Overtraining/Overfitting in BDTs for HEP and the wider community


I’ve been looking into TMVA alongside some of the less HEP specific multivariate analysis tools (primarily using BDT’s like AdaBoost and gradient boosting such as XGBoost). In the wider non-HEP sense whenever overtraining/overfitting is discussed it is usually in the context of learning curves (e.g see, performance as a function of number of trees in XBGoost)

where over-training is said to be occurring when the performance on the test sample starts to get worse, despite the performance on the training sample improving. So in the above example above 30 Trees, we would say we are over training. At about 5 Trees the performance of test and train are very similar, but as the performance is improving for both so we are undertraining, i.e more training will improve both test and training performance.

However, in TMVA and HEP in general, overtraining is mainly used to describe any difference between test and training performance at all, with plots such as


being used to judge this being very common. However, this doesn’t seem to be common at all outside of HEP, where I struggled to find a single example of such practice that wasn’t TMVA. Similarly, in the wider community differences between the training/test performance (as measured by the absolute difference between the two lines in a learning curve for example) is more commonplace, so long as the performance on the independent test sample is well behaved (usually by studying learning curves or cross-validation), and the performance on the training samples are generally considered a poor metric of performance and aren’t used.

In a recent talk on modern TMVA by Stefan Wunsch seemed to suggest that this is a HEP thing but the context wasn’t 100% clear to me. Demanding that the test and train samples show similar shapes seems to me to be favoring under-training also. (https://indico.cern.ch/event/773049/contributions/3476171/attachments/1936050/3208338/CHEP_2019__Machine_Learning_with_ROOT_TMVA.pdf)

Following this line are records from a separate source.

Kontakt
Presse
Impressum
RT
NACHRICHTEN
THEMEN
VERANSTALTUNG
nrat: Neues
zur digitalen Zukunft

I guess I don’t have any particular questions, but just maybe to start some discussions about HEP specific trends/manners.

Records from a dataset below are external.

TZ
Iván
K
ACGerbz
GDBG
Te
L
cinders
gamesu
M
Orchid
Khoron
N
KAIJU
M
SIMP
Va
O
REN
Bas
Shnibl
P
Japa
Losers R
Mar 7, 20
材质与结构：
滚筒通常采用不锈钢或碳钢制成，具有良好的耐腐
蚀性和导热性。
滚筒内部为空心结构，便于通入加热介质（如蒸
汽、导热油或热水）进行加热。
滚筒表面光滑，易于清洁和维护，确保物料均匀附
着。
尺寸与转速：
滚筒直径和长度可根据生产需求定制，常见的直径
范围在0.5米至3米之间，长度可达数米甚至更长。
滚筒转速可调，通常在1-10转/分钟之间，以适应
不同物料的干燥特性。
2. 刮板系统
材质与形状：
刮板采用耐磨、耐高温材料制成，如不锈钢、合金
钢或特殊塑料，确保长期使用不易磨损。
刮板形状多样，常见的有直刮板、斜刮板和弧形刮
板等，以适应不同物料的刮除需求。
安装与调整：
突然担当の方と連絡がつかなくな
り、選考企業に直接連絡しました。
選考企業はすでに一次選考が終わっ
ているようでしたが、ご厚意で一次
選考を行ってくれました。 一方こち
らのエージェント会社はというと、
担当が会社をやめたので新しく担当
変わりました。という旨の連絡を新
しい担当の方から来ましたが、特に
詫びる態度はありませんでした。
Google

Indeed there’s no specific question, so it’s hard to give an answer. :smiley:
I maybe saw an implicit question, though:
“Is HEP wrongly measuring overtraining?”
To that I would say:
I don’t think so. Whereas the ML community chooses one metric (e.g. log loss), and plots it vs. training epochs, HEP snapshots the classifier response the last point of that graph. If they match, you can infer that training and test will yield the same performance. If they don’t, you are in the regime of overtraining. The way to visualise this just developed differently.

Hi Stephan,

No I agree, if training and test show the same response it is explicitly not overtraining, so I would never say the HEP is wrongly measuring overtraining, but it seems as though HEPs statement is more focused in that the reverse statement “test/train disagree = overtraining” is true, where as the the ML community this doesn’t follow directly from the log-loss curves.

I guess it comes down to a definition of overtraining.

By using a snapshot of the response at 1 point, HEP uses “Any difference in performance between test/train is overtraining”.

Where as the ML community seems to use “If the performance of the independent test sample gets worse with increased training, its overtraining”

So passing the HEP definition implies the ML definition, but not vice versa. Maybe its less about “is it overtraining.” and more about “its overtraining, but it doesn’t matter on performance of the independent test/validation samples”.